Requirement. Transcribe the records in full; omit images.

Items listed in a dataset
= = = =

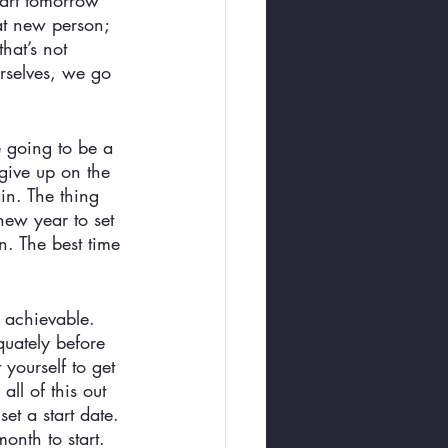
tart tomorrow” 
at new person; 
hat’s not 
rselves, we go 
e going to be a 
give up on the 
in. The thing 
new year to set 
n. The best time 
e achievable. 
uately before 
yourself to get 
ll of this out 
et a start date. 
onth to start. 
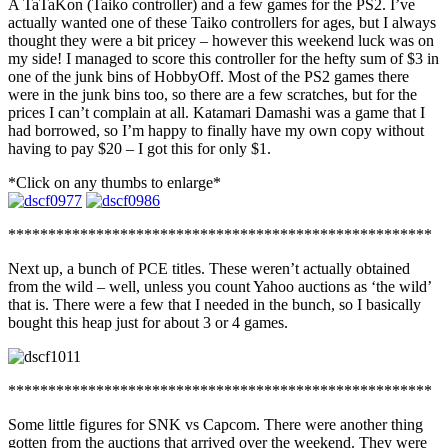
A TaTaKon (Taiko controller) and a few games for the PS2. I’ve
actually wanted one of these Taiko controllers for ages, but I always
thought they were a bit pricey – however this weekend luck was on
my side! I managed to score this controller for the hefty sum of $3 in
one of the junk bins of HobbyOff. Most of the PS2 games there
were in the junk bins too, so there are a few scratches, but for the
prices I can’t complain at all. Katamari Damashi was a game that I
had borrowed, so I’m happy to finally have my own copy without
having to pay $20 – I got this for only $1.
*Click on any thumbs to enlarge*
*****************************************************
Next up, a bunch of PCE titles. These weren’t actually obtained
from the wild – well, unless you count Yahoo auctions as ‘the wild’
that is. There were a few that I needed in the bunch, so I basically
bought this heap just for about 3 or 4 games.
*****************************************************
Some little figures for SNK vs Capcom. There were another thing
gotten from the auctions that arrived over the weekend. They were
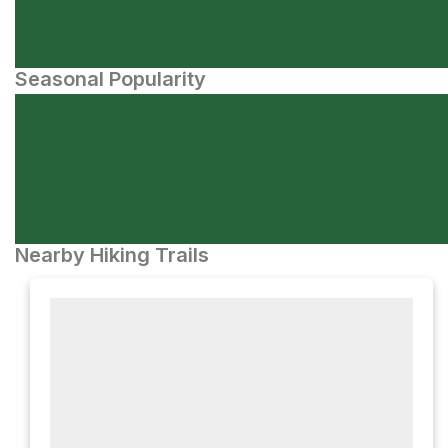
Seasonal Popularity
Nearby Hiking Trails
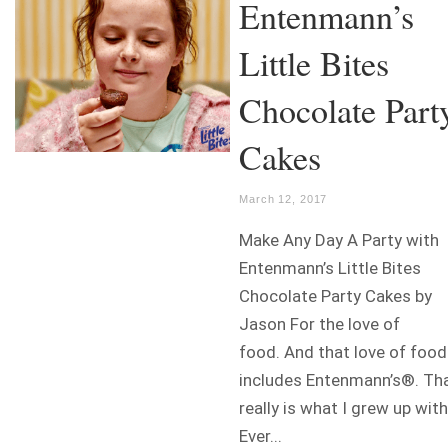
Entenmann’s
Little Bites
Chocolate Part
Cakes
March 12, 2017
Make Any Day A Party with
Entenmann’s Little Bites
Chocolate Party Cakes by
Jason For the love of
food. And that love of food
includes Entenmann’s®. Th
really is what I grew up with
Ever...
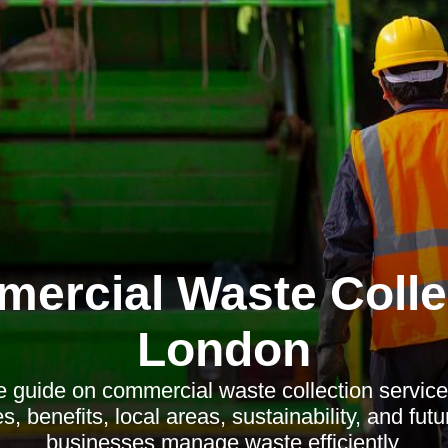
ercial Waste Colle
London
guide on commercial waste collection service
s, benefits, local areas, sustainability, and fut
businesses manage waste efficiently.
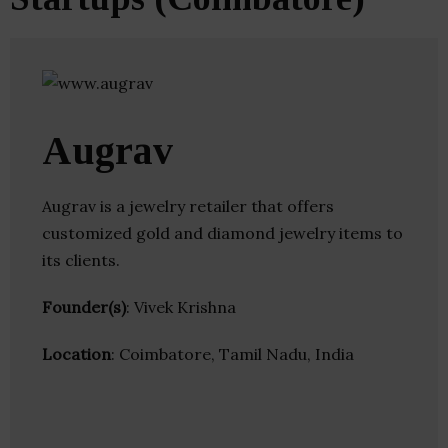
Augrav
Augrav is a jewelry retailer that offers
customized gold and diamond jewelry items to
its clients.
Founder(s)
: Vivek Krishna
Location
: Coimbatore, Tamil Nadu, India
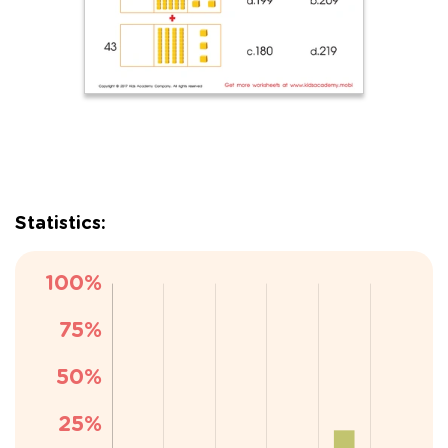
Statistics:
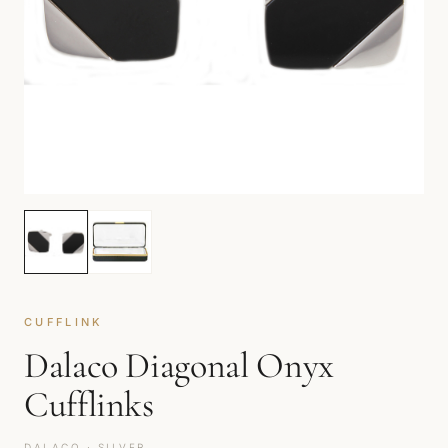
CUFFLINK
Dalaco Diagonal Onyx
Cufflinks
DALACO · SILVER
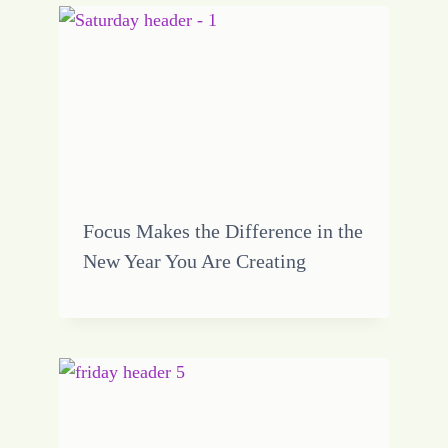
Focus Makes the Difference in the
New Year You Are Creating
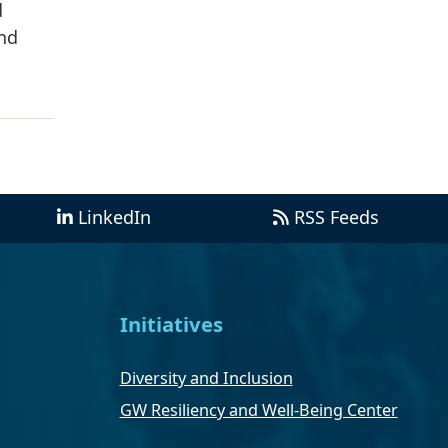
d
and
LinkedIn
RSS Feeds
Initiatives
Diversity and Inclusion
GW Resiliency and Well-Being Center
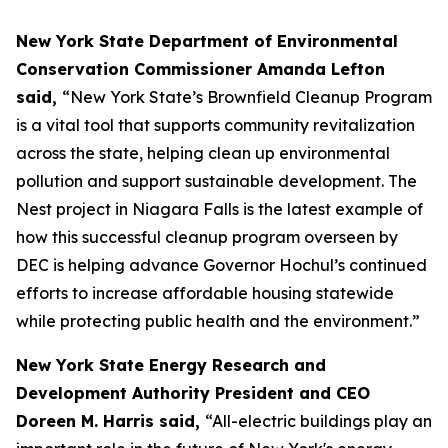
New York State Department of Environmental
Conservation Commissioner Amanda Lefton
said,
“New York State’s Brownfield Cleanup Program
is a vital tool that supports community revitalization
across the state, helping clean up environmental
pollution and support sustainable development. The
Nest project in Niagara Falls is the latest example of
how this successful cleanup program overseen by
DEC is helping advance Governor Hochul’s continued
efforts to increase affordable housing statewide
while protecting public health and the environment.”
New York State Energy Research and
Development Authority President and CEO
Doreen M. Harris said,
“All-electric buildings play an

= = = =

Exercise response.
tart tomorrow” 
at new person; 
hat’s not 
rselves, we go 
e going to be a 
give up on the 
in. The thing 
new year to set 
n. The best time 
e achievable. 
uately before 
yourself to get 
ll of this out 
et a start date. 
onth to start. 
A TaTaKon (Taiko controller) and a few games for the PS2. I’ve
actually wanted one of these Taiko controllers for ages, but I always
thought they were a bit pricey – however this weekend luck was on
my side! I managed to score this controller for the hefty sum of $3 in
one of the junk bins of HobbyOff. Most of the PS2 games there
were in the junk bins too, so there are a few scratches, but for the
prices I can’t complain at all. Katamari Damashi was a game that I
had borrowed, so I’m happy to finally have my own copy without
having to pay $20 – I got this for only $1.
*Click on any thumbs to enlarge*
*****************************************************
Next up, a bunch of PCE titles. These weren’t actually obtained
from the wild – well, unless you count Yahoo auctions as ‘the wild’
that is. There were a few that I needed in the bunch, so I basically
bought this heap just for about 3 or 4 games.
*****************************************************
Some little figures for SNK vs Capcom. There were another thing
gotten from the auctions that arrived over the weekend. They were
Seasonal Popularity
Nearby Hiking Trails
Entenmann’s
Little Bites
Chocolate Part
Cakes
March 12, 2017
Make Any Day A Party with
Entenmann’s Little Bites
Chocolate Party Cakes by
Jason For the love of
food. And that love of food
includes Entenmann’s®. Th
really is what I grew up with
Ever...
ercial Waste Colle
London
guide on commercial waste collection service
s, benefits, local areas, sustainability, and fut
businesses manage waste efficiently.
Augrav
Augrav is a jewelry retailer that offers
customized gold and diamond jewelry items to
its clients.
Founder(s)
: Vivek Krishna
Location
: Coimbatore, Tamil Nadu, India
Statistics:
CUFFLINK
Dalaco Diagonal Onyx
Cufflinks
DALACO · SILVER
Focus Makes the Difference in the
New Year You Are Creating
d
and
LinkedIn
RSS Feeds
Initiatives
Diversity and Inclusion
GW Resiliency and Well-Being Center
New York State Department of Environmental
Conservation Commissioner Amanda Lefton
said,
“New York State’s Brownfield Cleanup Program
is a vital tool that supports community revitalization
across the state, helping clean up environmental
pollution and support sustainable development. The
Nest project in Niagara Falls is the latest example of
how this successful cleanup program overseen by
DEC is helping advance Governor Hochul’s continued
efforts to increase affordable housing statewide
while protecting public health and the environment.”
New York State Energy Research and
Development Authority President and CEO
Doreen M. Harris said,
“All-electric buildings play an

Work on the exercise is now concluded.